Dataset entries:
☆ ☆ ☆
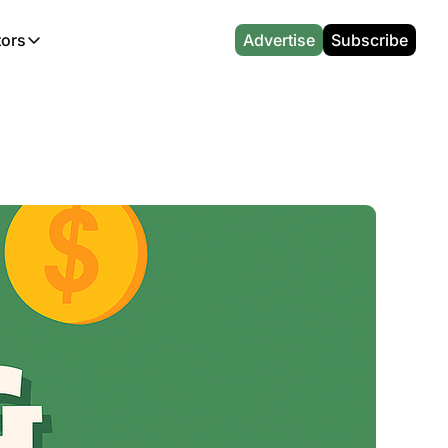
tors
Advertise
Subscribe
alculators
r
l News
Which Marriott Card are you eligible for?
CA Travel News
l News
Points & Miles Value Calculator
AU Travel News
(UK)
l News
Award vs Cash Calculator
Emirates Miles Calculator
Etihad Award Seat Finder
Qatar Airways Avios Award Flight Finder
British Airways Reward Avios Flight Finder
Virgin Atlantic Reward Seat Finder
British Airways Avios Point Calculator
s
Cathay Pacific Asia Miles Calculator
☆ ☆ ☆
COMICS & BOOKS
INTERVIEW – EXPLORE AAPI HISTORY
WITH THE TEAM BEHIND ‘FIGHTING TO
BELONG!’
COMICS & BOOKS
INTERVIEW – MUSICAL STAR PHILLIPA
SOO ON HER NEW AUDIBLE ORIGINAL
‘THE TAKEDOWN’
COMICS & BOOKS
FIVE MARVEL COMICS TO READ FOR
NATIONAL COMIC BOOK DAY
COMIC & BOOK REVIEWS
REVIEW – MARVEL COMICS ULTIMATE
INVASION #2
☆ ☆ ☆
TASK INSTRUCTIONS:
Among the records above, extract exactly the lines from the line with "INTERVIEW – EXPLORE AAPI HISTORY" to the line with "INVASION #2", both lines included, and leave out the rest.

ANSWER BOX:
INTERVIEW – EXPLORE AAPI HISTORY
WITH THE TEAM BEHIND ‘FIGHTING TO
BELONG!’
COMICS & BOOKS
INTERVIEW – MUSICAL STAR PHILLIPA
SOO ON HER NEW AUDIBLE ORIGINAL
‘THE TAKEDOWN’
COMICS & BOOKS
FIVE MARVEL COMICS TO READ FOR
NATIONAL COMIC BOOK DAY
COMIC & BOOK REVIEWS
REVIEW – MARVEL COMICS ULTIMATE
INVASION #2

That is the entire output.